She’d have seen his confusion if she had taken a moment to look up. Instead, the kunoichi remained stubbornly pressed against his chest, her erratic heartbeat resonating through the thin fabric of their clothes and seeping into his skin. He ignored the soft pressure of her breast. The ringing pain in her words, badly concealed behind her usual bravado, gave him pause. ‘Is she really think that I would…?’ Apparently she did. She was preparing herself for a refusal.
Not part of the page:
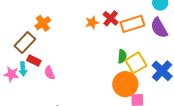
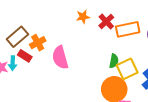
orange cross: (43, 23) -> (38, 43), moved
orange star: (92, 23) -> (83, 17), moved
pink semicircle: (50, 73) -> (60, 58), moved, size x1.6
He let the silence stretch, waiting for her breathing to calm down; the fervent panic his movement had caused finally vanished. He gingerly wrapped his arms around her, placing his chin on top of her head. ‘So fragile, this one. And still, she plays it tough all the time.’ It was amusing as much as it was enraging. All her life Kaya had had to rely on herself to survive - something he was bitterly familiar with. He dreaded to imagine the war she had waged in order to be allowed to attend the Academy and become a ninja. And now, years later, she still waged the same war for her independence. Not because she felt it was threatened, but because she had never been offered a different alternative. She awaited his judgement with the silent reconciliation and pride of someone who has been dealt a similar blow before. Kakashi was suddenly overcome by the desire to seek out those nameless people and rearrange the alignments of their faces.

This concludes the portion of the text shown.